Richard
Artschwagers Credo war ganz einfach: er wollte „unnütze Dinge“ herstellen, die dem
Betrachter Vergnügen bereiten sollen. Dies ist ihm in der großen Retrospektive
im Haus der Kunst wahrlich gelungen; schon das Betrachten seiner Kunst bereitet
Freude: seine exakt gearbeiteten Skulpturen, die beschichteten
Resopal-Oberflächen, die an die Möbel der 1950er und 1960er Jahre erinnern, die
wunderbaren Klaviere, die keine sind, und seine Malereien auf Celotex-Platten
(Hartfaserplatten zur Dämmung von Gebäuden und Dächern), deren spezifisches
Oberflächenmuster seine meist in schwarz-weiß gehaltenen Bilder wie leicht unscharfe
Aufnahmen aussehen lässt.
Richard
Artschwager wurde als Sohn eines deutschstämmigen Vaters und einer russischen
Mutter geboren. Im Alter von acht Jahren ging er fast ein Jahr lang in München
zur Schule, da seine Mutter hier an der Kunstakademie studierte. Zeit seines
Lebens pflegte er die deutsche Sprache und sprach bei jeder sich bietenden
Gelegenheit deutsch. Er studierte Mathematik, Chemie und Biologie und brachte
sich das Schreinern selbst bei.

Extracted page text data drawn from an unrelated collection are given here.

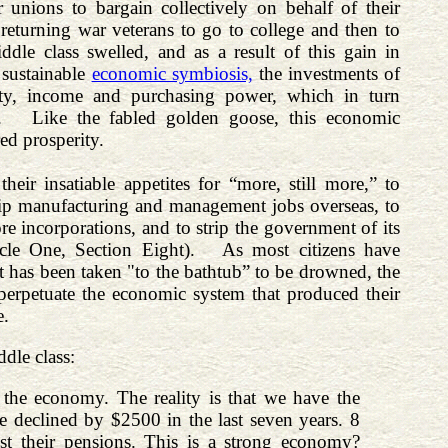
unions to bargain collectively on behalf of their
returning war veterans to go to college and then to
dle class swelled, and as a result of this gain in
 sustainable
economic symbiosis,
the investments of
ivity, income and purchasing power, which in turn
ts. Like the fabled golden goose, this economic
ed prosperity.
ir insatiable appetites for “more, still more,” to
 ship manufacturing and management jobs overseas, to
ore incorporations, and to strip the government of its
ticle One, Section Eight). As most citizens have
 has been taken "to the bathtub” to be drowned, the
erpetuate the economic system that produced their
e.
dle class:
the economy. The reality is that we have the
declined by $2500 in the last seven years. 8
ost their pensions. This is a strong economy?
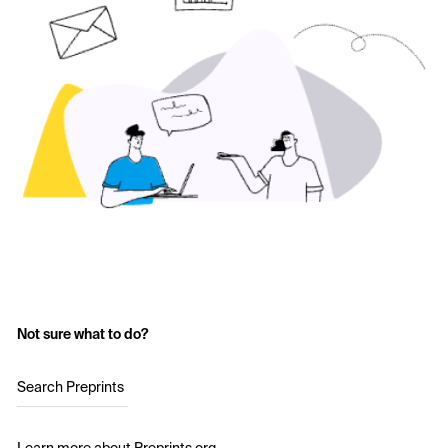
Not sure what to do?
Search Preprints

Seine Kunst ist in einem engen Zusammenhang zur
Pop-, Minimal- und Concept-Art zu sehen, ohne jedoch eindeutig einer dieser
Richtungen zugeordnet werden zu können.
Gleich im ersten
Raum empfängt uns ein Kubus, der zunächst aussieht wie ein Tisch, auf dem ein
weißes Tischtuch liegt; tatsächlich ist dieser jedoch nicht als Tisch zu
verwenden, da die schwarzen Flächen an der Seite nur die Illusion eines leeren
Raums neben den Tischbeinen vermitteln. Die Klaviere, die im nächsten Raum
folgen und natürlich auch „nutzlose Gegenstände“ sind, sind eines der
Highlights dieser Ausstellung: ihre unterschiedlichen Namen und Formen betonen
jeweils eine besondere Eigenschaft. So verweist das Piano/Malevich äußerlich
und durch seinen Namen auf die radikale Haltung des Konstruktivismus und
Pianofart wohl eher auf Misstöne, die dem Klavier entschlüpfen könnten.
Die Bilder auf
Celotex-Platten sind Artschwagers Markenzeichen und beinhalten z.B. die „Destruction-Serie“
– eine Bildreihe über den Abriss eines Hotels in Atlantic City – sowie
Innenräume, die wie prunkvolle Kulissen wirken, die darauf warten, dass sich
endlich Leben in ihnen abspielt. Artschwagers Drang, Aussagen zu betonen, auf
Dinge hinzuweisen und deren Besonderheit hervorzustellen, bringt sein gelber,
riesiger „Exclamation Point“ – aus Bürstenmaterial – vortrefflich zum Ausdruck.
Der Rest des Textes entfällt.